Nothing one could write would do any good. The plight of the Jiu Valley miners was perfectly understood in the offices of the IMF, the World Bank and the European Bank for Reconstruction and Development; some of the officials of these organisations had probably even been to Petrosani but, like me, they knew what they would think about it before they got there. In The Journalist and the Murderer, Janet Malcolm talks about betrayal as one of the besetting problems of journalism: betrayal by the journalist of his ‘source’, because the ‘source’ always assumes, or at least hopes, that his testimony will be treated as a unique document when it will at best become part of a mosaic, and may often, in this age of denunciation, be a condemnation of the ‘source’ from his own mouth. The ‘source’ wants the truth – his truth – told by the journalist: the journalist wants a story to glorify his name. Each one usually knows this about the other; and thus, Malcolm writes, the relationship is uniquely ambiguous, seeming ‘to depend for its life on a kind of fuzziness and murkiness, if not utter covertness, of purpose. If everybody put his cards on the table, the game would be over.’

Malcolm was writing about domestic reporting. Foreign reporting is a little different. The murkiness is there, but it is complemented now, in places like the Jiu Valley, or the backward provinces of Mexico, or the banana plantations of the Caribbean, or the steel plants of Ukraine, or the coffee plantations of Kenya, by the fact that the visiting reporter cannot be a man or woman with a pencil or a camera, but is always a representative of the West. The West is now seen as an imperialist force by most people in the world. Nato actions in Kosovo are interpreted by the leaderships and media of hundreds of millions of people as an imperialist war, violating national boundaries and fought for self-aggrandisement. Reporters, too, are seen as agents of the West. And we are – in the sense that we bring with us Western values, assumptions, impatience – most of all when the West has humanitarian, or radical, or sympathetic pretensions. As the effects of globalisation increase the distances between the winners and losers in every way, the divergence of views becomes greater. I am for the allied intervention in Kosovo because I believe humanitarian goals can sometimes be served by the use of force; but it is clear that the use of force solidifies the Serbs around a leadership many of them have hated. Plenty of Russians came to see that their invasion of Chechnya was disastrous; they would not have done, had Nato intervened as the protectors of the nationalist aims of the Chechen leadership.

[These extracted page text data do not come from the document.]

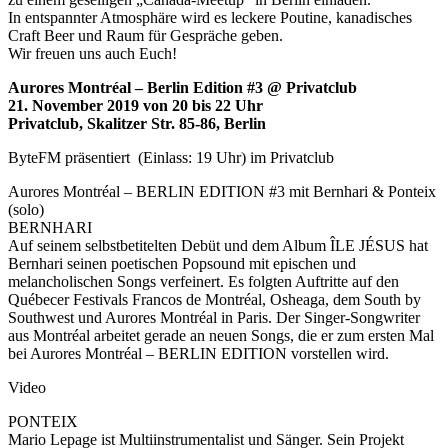
In entspannter Atmosphäre wird es leckere Poutine, kanadisches
Craft Beer und Raum für Gespräche geben.
Wir freuen uns auch Euch!
Aurores Montréal – Berlin Edition #3 @ Privatclub
21. November 2019 von 20 bis 22 Uhr
Privatclub, Skalitzer Str. 85-86, Berlin
ByteFM präsentiert (Einlass: 19 Uhr) im Privatclub
Aurores Montréal – BERLIN EDITION #3 mit Bernhari & Ponteix
(solo)
BERNHARI
Auf seinem selbstbetitelten Debüt und dem Album ÎLE JÉSUS hat
Bernhari seinen poetischen Popsound mit epischen und
melancholischen Songs verfeinert. Es folgten Auftritte auf den
Québecer Festivals Francos de Montréal, Osheaga, dem South by
Southwest und Aurores Montréal in Paris. Der Singer-Songwriter
aus Montréal arbeitet gerade an neuen Songs, die er zum ersten Mal
bei Aurores Montréal – BERLIN EDITION vorstellen wird.
Video
PONTEIX
Mario Lepage ist Multiinstrumentalist und Sänger. Sein Projekt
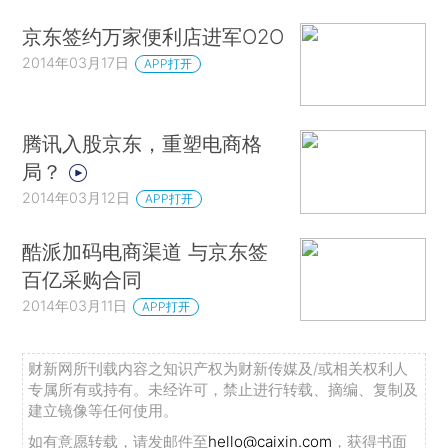
京东签约万家便利店进军O2O
2014年03月17日
APP打开
腾讯入股京东，重塑电商格
局？
2014年03月12日
APP打开
酷派加码电商渠道 与京东签
百亿采购合同
2014年03月11日
APP打开
财新网所刊载内容之知识产权为财新传媒及/或相关权利人
专属所有或持有。未经许可，禁止进行转载、摘编、复制及
建立镜像等任何使用。
如有意愿转载，请发邮件至
hello@caixin.com
，获得书面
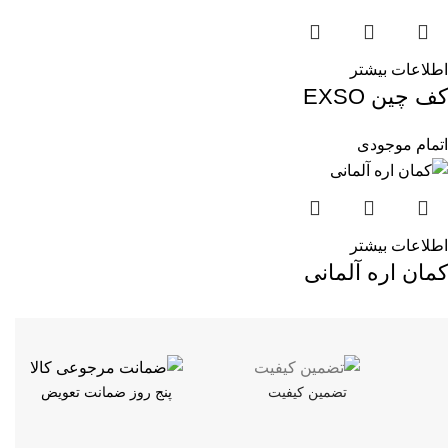
اطلاعات بیشتر
کف چین EXSO
اتمام موجودی
اطلاعات بیشتر
کمان اره آلمانی
تضمین کیفیت
پنج روز ضمانت تعویض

We cannot escape our role as ‘agents of the West’ even when we inveigh against our leaderships. We see many of the places in which misery is most intense as hopeless, or pitiable. Our view informs everything from the tone we adopt and the people we speak to, to the way in which we report them. Like them, we are trapped by globalisation: a force we don’t understand either, but of which we, at least, are beneficiaries. When the miners of Jiu looked at me, they saw another intellectual but not one who it would serve any purpose to beat up. So they stared, and went back to work.